Step 2: Develop a workflow

  • Decide who in the practice will perform the screening and how it will be executed (review the Everyone Project Team-Based Approach - Implementation Guide for assistance).
  • Create screening tool selection criteria to determine which tool will be used for a given patient (see the  Kaiser Permanente screening tool finder).
  • Create a referral form/template to refer patients to needed resources, or use the AHRQ form.
  • Determine how to prioritize the patient's needs.
  • Establish a follow-up process to ensure patients receive the resources they need. 


Step 3: Develop a list of referral resources and establish relationships

For your SDOH screening and referral efforts to be impactful, develop a list of referral resources/programs to connect patients to needed services in their community. Consider contacting and establishing relationships with those resources you utilize often for better collaboration. While not comprehensive, the below list of community resources can assist in identifying resources.

Step 4: Connect patients with resources

Establish processes that best fit your practice's capabilities to successfully connect patients with the needed community resources and programs. Develop an in-house program and designate a staff member to be a patient navigator, or partner with community resource groups that can act as a patient navigator. Consider utilizing digital solutions like apps, email, texts, and other automated outreach solutions.  

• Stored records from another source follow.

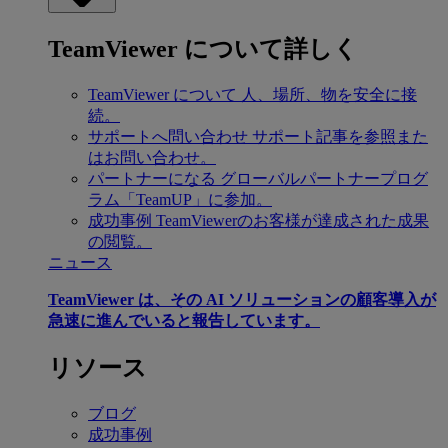
TeamViewer について詳しく
TeamViewer について
人、場所、物を安全に接
続。
サポートへ問い合わせ
サポート記事を参照また
はお問い合わせ。
パートナーになる
グローバルパートナープログ
ラム「TeamUP」に参加。
成功事例
TeamViewerのお客様が達成された成果
の閲覧。
ニュース
TeamViewer は、その AI ソリューションの顧客導入が
急速に進んでいると報告しています。
リソース
ブログ
成功事例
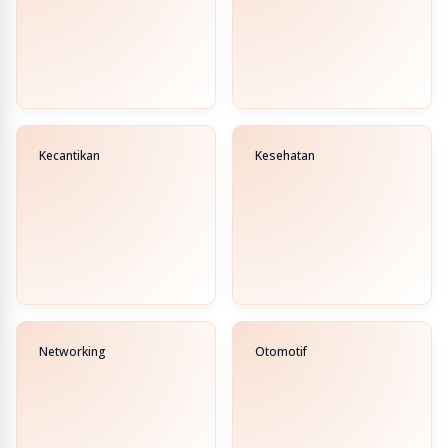
Kecantikan
Kesehatan
Networking
Otomotif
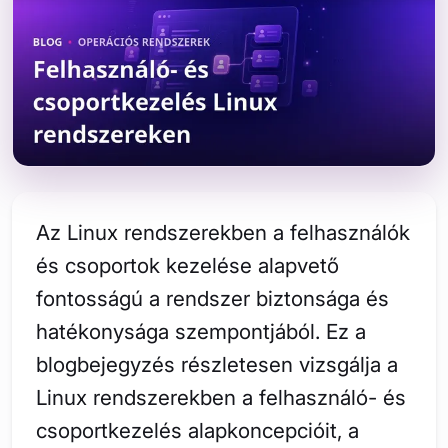
Az Linux rendszerekben a felhasználók
és csoportok kezelése alapvető
fontosságú a rendszer biztonsága és
hatékonysága szempontjából. Ez a
blogbejegyzés részletesen vizsgálja a
Linux rendszerekben a felhasználó- és
csoportkezelés alapkoncepcióit, a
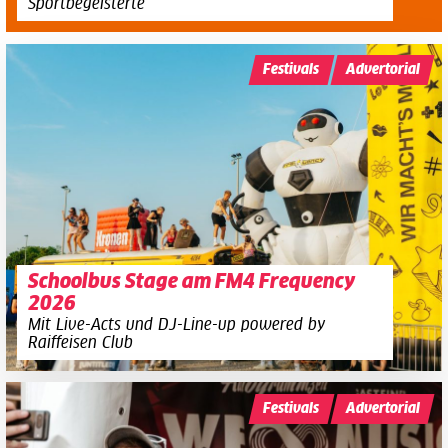
Sportbegeisterte
Festivals
Advertorial
Schoolbus Stage am FM4 Frequency
2026
Mit Live-Acts und DJ-Line-up powered by
Raiffeisen Club
Festivals
Advertorial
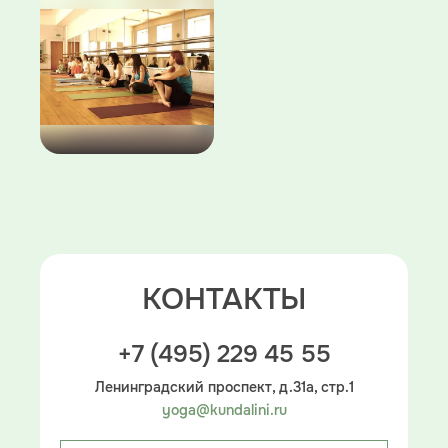
КОНТАКТЫ
+7 (495) 229 45 55
Ленинградский проспект, д.31а, стр.1
yoga@kundalini.ru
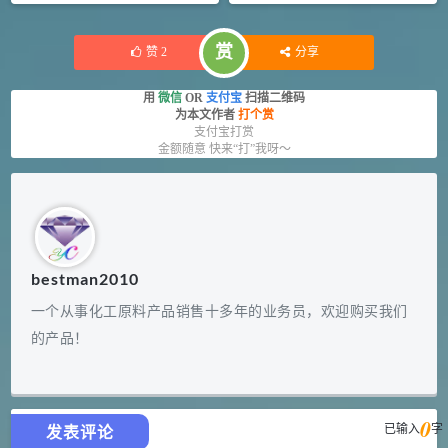
赏
赞
2
分享
用
微信
OR
支付宝
扫描二维码
为本文作者
打个赏
支付宝打赏
金额随意 快来“打”我呀～
bestman2010
一个从事化工原料产品销售十多年的业务员，欢迎购买我们
的产品！
0
已输入
字
发表评论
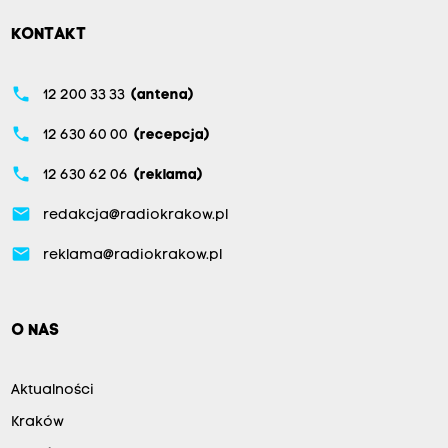
KONTAKT
phone
12 200 33 33
(antena)
phone
12 630 60 00
(recepcja)
phone
12 630 62 06
(reklama)
email
redakcja@radiokrakow.pl
email
reklama@radiokrakow.pl
O NAS
Aktualności
Kraków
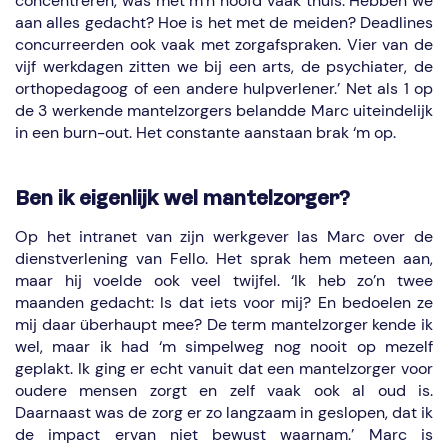
concentreren, was met m’n hoofd vaak thuis. Hebben we
aan alles gedacht? Hoe is het met de meiden? Deadlines
concurreerden ook vaak met zorgafspraken. Vier van de
vijf werkdagen zitten we bij een arts, de psychiater, de
orthopedagoog of een andere hulpverlener.’ Net als 1 op
de 3 werkende mantelzorgers belandde Marc uiteindelijk
in een burn-out. Het constante aanstaan brak ‘m op.
Ben ik eigenlijk wel mantelzorger?
Op het intranet van zijn werkgever las Marc over de
dienstverlening van Fello. Het sprak hem meteen aan,
maar hij voelde ook veel twijfel. ‘Ik heb zo’n twee
maanden gedacht: Is dat iets voor mij? En bedoelen ze
mij daar überhaupt mee? De term mantelzorger kende ik
wel, maar ik had ‘m simpelweg nog nooit op mezelf
geplakt. Ik ging er echt vanuit dat een mantelzorger voor
oudere mensen zorgt en zelf vaak ook al oud is.
Daarnaast was de zorg er zo langzaam in geslopen, dat ik
de impact ervan niet bewust waarnam.’ Marc is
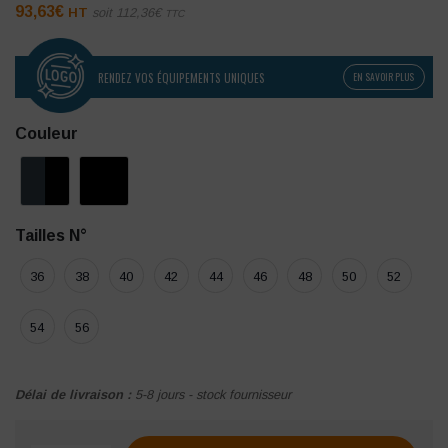
93,63
€
HT
soit
112,36
€
TTC
RENDEZ VOS ÉQUIPEMENTS UNIQUES
EN SAVOIR PLUS
Couleur
Tailles N°
36
38
40
42
44
46
48
50
52
54
56
Délai de livraison :
5-8 jours - stock fournisseur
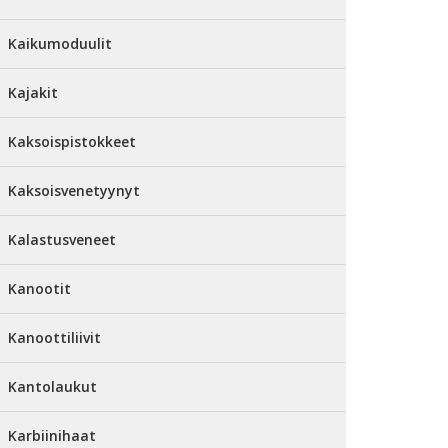
Kaikumoduulit
Kajakit
Kaksoispistokkeet
Kaksoisvenetyynyt
Kalastusveneet
Kanootit
Kanoottiliivit
Kantolaukut
Karbiinihaat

  • Patient Navigators - someone who supports patients and families through treatment and care, connects them to community resources, provides education on health conditions, helps to follow-up with providers, and guides patients across the care continuum
  • Community Resource Coordination Groups (CRCGs) - County-based groups of local partners and community members that work with parents, caregivers, youth and adults to identify and coordinate services and supports, including behavioral health, basic needs and caregiver support. They help people whose needs can't be met by one single agency and who would benefit from interagency coordination.
  • Insurance plan case management/care coordination - Navigate to the Payors section on the HCMS Billing and Payors page for links to health plan case management/care coordination.
  • NowPow App - a personalized community referral platform that uses a digital platform and data analytics to connect patients in under-resourced neighborhoods to nearby vital health and social services.

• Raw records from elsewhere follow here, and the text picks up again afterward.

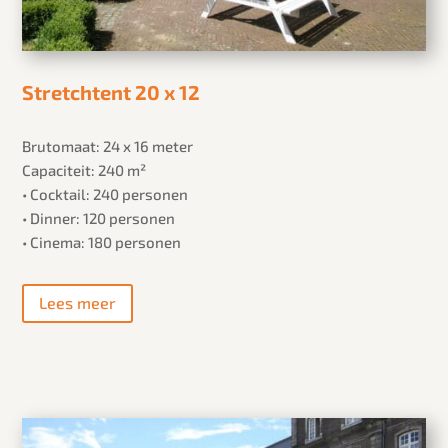
Stretchtent 20 x 12
Brutomaat: 24 x 16 meter
Capaciteit: 240 m²
• Cocktail: 240 personen
• Dinner: 120 personen
• Cinema: 180 personen
Lees meer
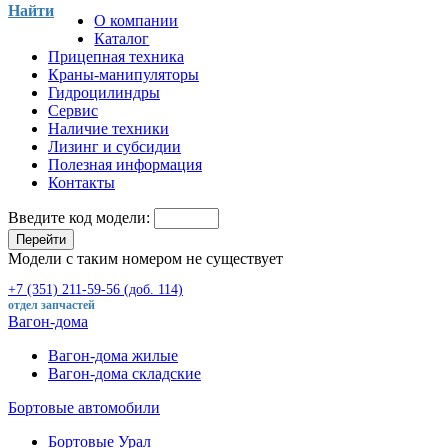
Найти
О компании
Каталог
Прицепная техника
Краны-манипуляторы
Гидроцилиндры
Сервис
Наличие техники
Лизинг и субсидии
Полезная информация
Контакты
Введите код модели:
Перейти
Модели с таким номером не существует
+7 (351) 211-59-56 (доб. 114)
отдел запчастей
Вагон-дома
Вагон-дома жилые
Вагон-дома складские
Бортовые автомобили
Бортовые Урал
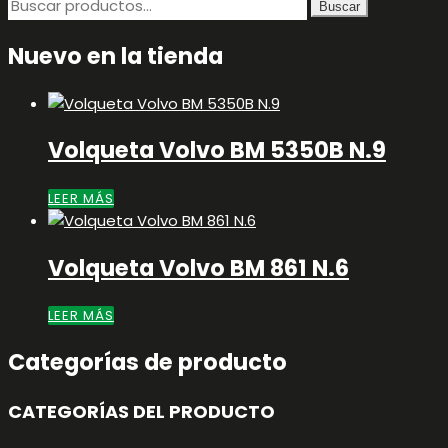
Buscar
Buscar
por:
Nuevo en la tienda
Volqueta Volvo BM 5350B N.9
LEER MÁS
Volqueta Volvo BM 861 N.6
LEER MÁS
Categorías de producto
CATEGORÍAS DEL PRODUCTO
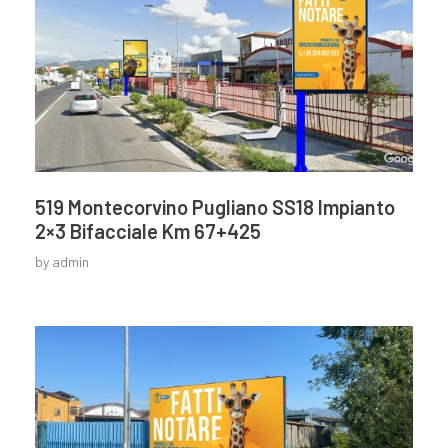
519 Montecorvino Pugliano SS18 Impianto
2×3 Bifacciale Km 67+425
by
admin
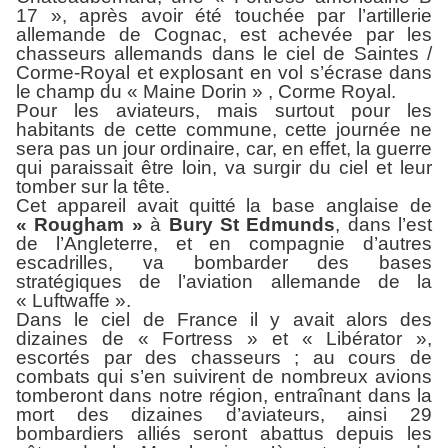
17 », après avoir été touchée par l’artillerie
allemande de Cognac, est achevée par les
chasseurs allemands dans le ciel de Saintes /
Corme-Royal et explosant en vol s’écrase dans
le champ du « Maine Dorin » , Corme Royal.
Pour les aviateurs, mais surtout pour les
habitants de cette commune, cette journée ne
sera pas un jour ordinaire, car, en effet, la guerre
qui paraissait être loin, va surgir du ciel et leur
tomber sur la tête.
Cet appareil avait quitté la base anglaise de
« Rougham »
à
Bury St Edmunds
, dans l’est
de l’Angleterre, et en compagnie d’autres
escadrilles, va bombarder des bases
stratégiques de l’aviation allemande de la
« Luftwaffe ».
Dans le ciel de France il y avait alors des
dizaines de « Fortress » et « Libérator »,
escortés par des chasseurs ; au cours de
combats qui s’en suivirent de nombreux avions
tomberont dans notre région, entraînant dans la
mort des dizaines d’aviateurs, ainsi 29
bombardiers alliés seront abattus depuis les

Step 5: Identify reimbursement, coding, and documentation requirements:

Develop documentation, ICD.10, and CPT coding protocols to accurately report SDOH services provided. Collect this data to assess and refine your SDOH services. Correct coding may also assist payors in identifying patients with SDOH needs for possible intervention and outreach.

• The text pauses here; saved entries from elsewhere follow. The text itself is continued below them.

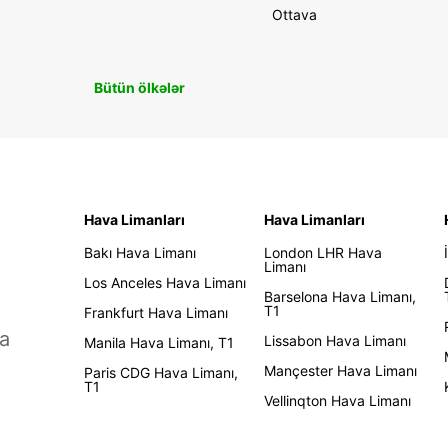
Ottava
Bütün ölkələr
Hava Limanları
Hava Limanları
Bakı Hava Limanı
London LHR Hava
Limanı
Los Anceles Hava Limanı
Barselona Hava Limanı,
T1
Frankfurt Hava Limanı
a
Lissabon Hava Limanı
Manila Hava Limanı, T1
Mançester Hava Limanı
Paris CDG Hava Limanı,
T1
Vellinqton Hava Limanı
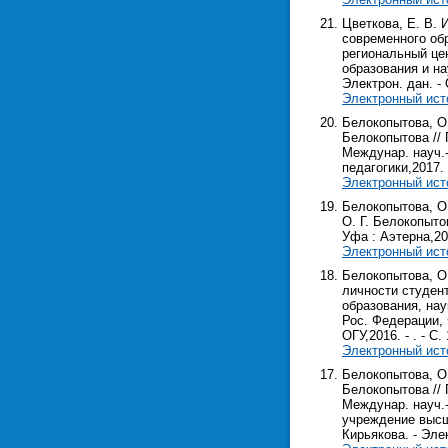
Цветкова, Е. В. 
современного обр
региональный цен
образования и на
Электрон. дан. - О
Электронный ист
Белокопытова, О.
Белокопытова //
Междунар. науч.-п
педагогики,2017. - 
Электронный ист
Белокопытова, О
О. Г. Белокопыто
Уфа : Аэтерна,2017
Электронный ист
Белокопытова, О
личности студент
образования, нау
Рос. Федерации, 
ОГУ,2016. - . - С. 
Электронный ист
Белокопытова, О.
Белокопытова //
Междунар. науч.-
учреждение высш.
Кирьякова. - Элект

Additionally, when appropriate, bill for the SDOH screening using the applicable CPT and ICD.10 codes (see the American Academy of Pediatrics for guidance).  Also, screening for SDOH is now reflected in the evaluation and management (E/M) Medical Decision Making (MDM) Table of Risk. Depending on the significance of the impact of a patient’s socioeconomic status on the diagnostic or treatment options, the encounter may be considered moderate risk reported with codes 99204 and 99214.

To capture data on the social needs of patients, applicable ICD-10-CM codes should be reported on the claim to identify non-medical factors that may influence a patient’s health status. A list of the SDOH diagnosis codes can be found in the ICD-10 manual in the range of Z55-Z65 (code to the highest specificity). Check for coding updates regularly to avoid claim rejections/denials as the codes to report SDOH change frequently.